Dr. Anne Houdusse, Curie Institute, Structural Motility Laboratory, France
Tuesday 28th November, 1.00 p.m., Stacey Lecture Theatre 1
Keywords: myosin, chemo-mechanical transduction, X-ray diffraction, transient kinetics, force generation, drug specificity, muscle disease and therapy.
The actin-based motors, myosins, are critical for many cell processes, from muscle contraction to cytokinesis, cell compartments communication and sophisticated cellular functions such as hearing. Deficit in these motors can lead to a number of human genetic disorders, thus molecular motors are important potential targets for therapeutical treatment.

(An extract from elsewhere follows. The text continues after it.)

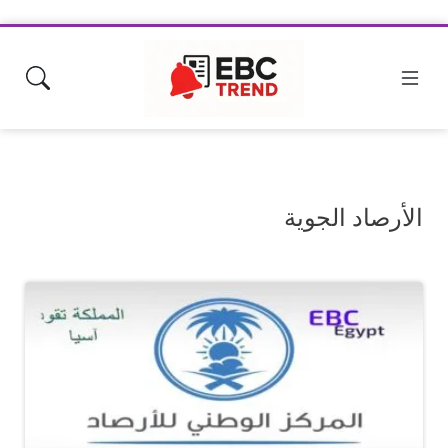
الأرصاد الجوية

Structures of myosin associated with small molecules provide interesting insights for the design of very specific inhibitors. Force is produced by these molecular motors by the conversion of chemical energy derived from ATP hydrolysis into mechanical energy via the interaction with their track, the actin filament. The current questions regarding the important events that lead to force production will be presented in light of recently solved X-ray structures of myosin/drug complexes. Exquisite insights on how drugs can increase or stop the force generated by a motor will be described.
Our goal is also to understand how partners define the function of these motors and how different myosins are tuned for distinct specific cellular functions. Recent structures solved in our laboratory will illustrate the current challenges towards depicting the role of myosin motors in cells.